Title: Jedi League 3: There is no death.
By Tally
Rating: T/M
Warning: SLASH.
Category: AR, Drama, Action
Summery: The end to the Jedi League series. The Jedi is dead, Qui-Gon is working for Dooku and Amidala is ready to take the throne from Palpatine.
Disclaimer: Not mine.
Thanks to: Mady.
AN: Hey all. It has been ages since I posted, especially since I finished JL2. I'm sorry for the delay, I've had some real hassel in RL and I've been a little distracted, however I am back to writing again. Here is the re-edit/re-write of the first part of JL3, the next part will follow as soon as I've finished corrections etc... Also for all those wanting to know where the next part of Shadow of the Jedi series is the answer to that is it is coming... soon... I'm writing both these fic at the same time and Shadow 3 is coming along nicely. Each part is much longer that JL though so there will be a bit of a gap inbetween each section. Enjoy both. T.
Prologue - Deceiver
I am dead.
A little melodramatic, perhaps, I will admit, but only to you, dear friends, for I have an image to maintain after all, even in death. I am dead, at least for all intents and purposes; to the world, the Spider, the League and to my dearest Qui-Gon I suffer life no more. Of course I am not literally dead; to you I make my confession: it was all a lie, a masterly one thought up by a hero desperate to protect those who were vulnerable.

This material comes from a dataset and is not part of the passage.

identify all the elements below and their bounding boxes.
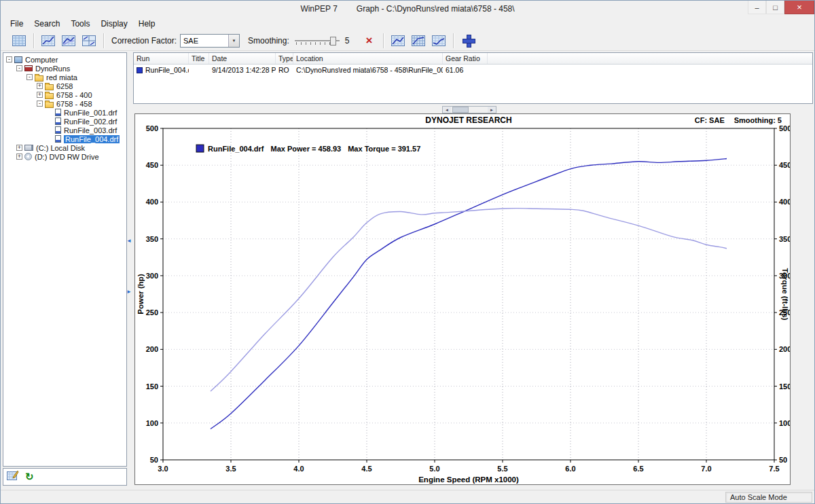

Qui-Gon has already told you the story of how we fell in love, the adventure of it, its tragedy and its triumphs, and then he told you the story of our parting, how eloquently he spoke of my betrayal, still grieving, but with a heated anger beneath its surface. And now I shall tell you how it ended. Qui-Gon vowed never to write of us again after the news of my death, and while he may yet change his mind, for the time being it is left to me to tell you of the Jedi's final adventure.
It is odd really, what has happened in the last year and the adoration for the Jedi. Not even in my fantasies and dreams did I expect any of it, despite the masks of arrogance I show to the world, in both my guises. I never intended for the Jedi to be so loved; it was never my intent to be relied upon for the future of a nation; none of it was in my planning. When I began my adventure, years ago now, I did it for the cause, because I believed in Naboo and my heart suffered at her injustice. I admit it was no small part of me that was also glad of the distraction from the boring, stately life I had been born into. The place I found myself in was never meant for me; it was my brother that was to have the honour of attending court, while I would remain as the Lord of Dantooine. It suited us both perfectly. Fate took my family and I became a Lord in place of my brother and father. The Jedi was born for Naboo, but also for the boy whose childhood had not lasted nearly long enough.
Despite my intentions of adventure and escape, the Jedi's legend grew, and with it so did the League. I find it a great irony that I invented the Jedi to escape the pressures of court life, but as him I gathered even more responsibility onto myself; the resistance grew with the Jedi as their icon and hero.
But now I find myself without a cause to fight, no more need for adventure and, to my sorrow, I find that I am as I was before all of it began: I am alone.
Qui-Gon remains in Theed, unforgiving to my lies, and Amidala is on her throne as I had always hoped. Xanatos is away still, attending the ongoing celebrations in Naboo. Even though I know he will return, it will never be enough to replace the closeness Qui-Gon and I once shared. I think it is that which I miss that most, but even now, as I sit here in my misery, recounting to you my deception, I am unrepentant of my lies; the end justified the means. Did they not? That is why Qui-Gon remains in Naboo, that is why he will not forgive me and come home; I refuse to be sorry for my deceit. I am dearly sorry for the hurt I inflicted upon his heart, but I did what I knew had to be done, as I always have. I told him once that our lives are not our own. I think now he understands the harsh truth of what that means.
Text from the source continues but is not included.